Razib Khan: [00:48:19] So we’ve touched on most of the topics I wanted to talk about. It was a really great conversation. Your infectious enthusiasm for viruses shows through. It’s not virulent at all, just highly infectious. And so I think hopefully the listeners will get that and understand that there’s a reason we got these vaccines, like there’s this huge scientific establishment that pivoted and did this in a year. And it is a miracle. I talked to people last spring who were not as hooked in, but they had worked in the immune system space and immune genetics, and they’re like, oh, this is going to take years. It’s going to take a long time. McNeil was saying, the fastest turnaround had been, what like five years maybe for the mumps vaccine. And so people were freaking out. And so here we are a year later. You’ve been vaccinated for a while. I think a lot of listeners have been vaccinated. I’m still waiting on my second shot, but soon. And so that is the definite positive for all the downsides. It’s a good place to be in to have these gripes.
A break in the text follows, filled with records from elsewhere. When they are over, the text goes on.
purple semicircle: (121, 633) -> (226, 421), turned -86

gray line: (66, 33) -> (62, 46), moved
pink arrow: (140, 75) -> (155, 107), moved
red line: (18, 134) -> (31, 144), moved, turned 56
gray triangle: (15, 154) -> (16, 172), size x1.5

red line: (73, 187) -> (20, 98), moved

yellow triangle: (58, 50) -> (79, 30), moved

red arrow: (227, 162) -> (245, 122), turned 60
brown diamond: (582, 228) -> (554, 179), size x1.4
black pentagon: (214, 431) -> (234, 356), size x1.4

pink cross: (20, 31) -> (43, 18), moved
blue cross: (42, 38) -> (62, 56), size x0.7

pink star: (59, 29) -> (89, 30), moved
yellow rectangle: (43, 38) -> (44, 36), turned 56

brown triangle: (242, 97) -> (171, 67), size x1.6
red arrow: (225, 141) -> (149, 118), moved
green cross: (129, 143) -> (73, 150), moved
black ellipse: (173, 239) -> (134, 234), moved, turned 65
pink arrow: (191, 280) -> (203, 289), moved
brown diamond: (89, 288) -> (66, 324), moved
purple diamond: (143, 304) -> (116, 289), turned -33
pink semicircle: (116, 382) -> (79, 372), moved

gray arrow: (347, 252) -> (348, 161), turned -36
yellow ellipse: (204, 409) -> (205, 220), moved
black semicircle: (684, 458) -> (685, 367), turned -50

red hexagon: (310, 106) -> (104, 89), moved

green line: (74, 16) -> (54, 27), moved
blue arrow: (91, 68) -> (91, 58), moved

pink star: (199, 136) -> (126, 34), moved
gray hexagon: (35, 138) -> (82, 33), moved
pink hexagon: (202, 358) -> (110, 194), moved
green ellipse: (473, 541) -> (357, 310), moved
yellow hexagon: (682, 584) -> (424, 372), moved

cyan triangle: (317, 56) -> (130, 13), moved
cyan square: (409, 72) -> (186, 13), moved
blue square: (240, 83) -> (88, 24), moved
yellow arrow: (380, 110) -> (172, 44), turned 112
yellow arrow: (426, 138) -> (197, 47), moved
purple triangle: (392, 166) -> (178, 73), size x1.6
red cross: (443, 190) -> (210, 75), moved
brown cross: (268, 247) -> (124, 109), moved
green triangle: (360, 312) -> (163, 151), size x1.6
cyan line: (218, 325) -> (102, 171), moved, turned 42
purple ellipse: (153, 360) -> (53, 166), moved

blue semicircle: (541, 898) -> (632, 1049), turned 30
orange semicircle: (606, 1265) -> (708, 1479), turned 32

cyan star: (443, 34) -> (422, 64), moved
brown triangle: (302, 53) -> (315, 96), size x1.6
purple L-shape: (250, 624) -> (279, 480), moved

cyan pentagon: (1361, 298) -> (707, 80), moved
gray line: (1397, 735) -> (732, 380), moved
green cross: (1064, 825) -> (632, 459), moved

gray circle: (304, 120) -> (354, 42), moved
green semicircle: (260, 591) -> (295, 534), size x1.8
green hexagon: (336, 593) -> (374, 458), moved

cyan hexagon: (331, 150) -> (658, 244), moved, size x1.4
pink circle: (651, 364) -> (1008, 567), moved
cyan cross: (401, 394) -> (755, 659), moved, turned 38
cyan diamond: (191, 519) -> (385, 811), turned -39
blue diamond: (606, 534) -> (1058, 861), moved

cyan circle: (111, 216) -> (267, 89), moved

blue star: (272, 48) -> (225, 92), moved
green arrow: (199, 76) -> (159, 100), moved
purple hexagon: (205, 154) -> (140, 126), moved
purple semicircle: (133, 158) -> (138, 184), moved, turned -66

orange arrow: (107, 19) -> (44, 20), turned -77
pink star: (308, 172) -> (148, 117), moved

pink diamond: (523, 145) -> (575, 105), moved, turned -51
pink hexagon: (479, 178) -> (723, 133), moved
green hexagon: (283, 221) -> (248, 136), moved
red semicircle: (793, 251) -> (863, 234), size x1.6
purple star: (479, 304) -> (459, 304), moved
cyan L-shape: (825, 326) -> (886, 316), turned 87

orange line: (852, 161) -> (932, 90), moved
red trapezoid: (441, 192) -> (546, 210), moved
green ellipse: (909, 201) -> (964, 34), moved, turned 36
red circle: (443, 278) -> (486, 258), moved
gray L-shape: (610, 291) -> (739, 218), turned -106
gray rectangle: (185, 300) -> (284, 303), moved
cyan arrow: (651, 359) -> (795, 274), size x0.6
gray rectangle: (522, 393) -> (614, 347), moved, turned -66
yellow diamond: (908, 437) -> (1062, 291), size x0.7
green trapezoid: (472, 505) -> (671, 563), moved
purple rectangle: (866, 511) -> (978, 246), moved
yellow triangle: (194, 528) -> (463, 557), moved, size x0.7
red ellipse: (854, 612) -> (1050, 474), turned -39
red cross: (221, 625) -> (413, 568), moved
[00:49:20] And so I don’t want to end on a negative note. I was going to ask about the mRNA technology, but I think we take a lot of your time and listeners can look that up. It’s fascinating. There’s the adenovirus technology, which is kind of older, but there’s new mRNA technology, which I think on the horizon. And maybe someone will do a podcast on this in the future. They’re using it in malaria and other things. So it’s a very, very, very positive development and maybe coronavirus and the pandemic accelerated that, trying to make lemonade out of a lemon here. Finally, I do want to say I didn’t mention your Twitter handle, macrolitter and macro is a macrobiotic, Jeremy Kamil. Dr. Jeremy Kamil, it has been great to have you on. I really enjoy talking to you as always. You’re really good at what you do and I hope people get to hear from you more because you’re clear, you’re concise and you have a definite passion for science. And that’s what I really love.

Jeremy Kamil: [00:50:14] Thank you Razib. I always enjoy hearing you speak as well. You’ve I think much more depth of knowledge than I have about viruses, about human evolution and people and how genes work so admiration is mutual.

Razib Khan: [00:50:25] You are too kind sir.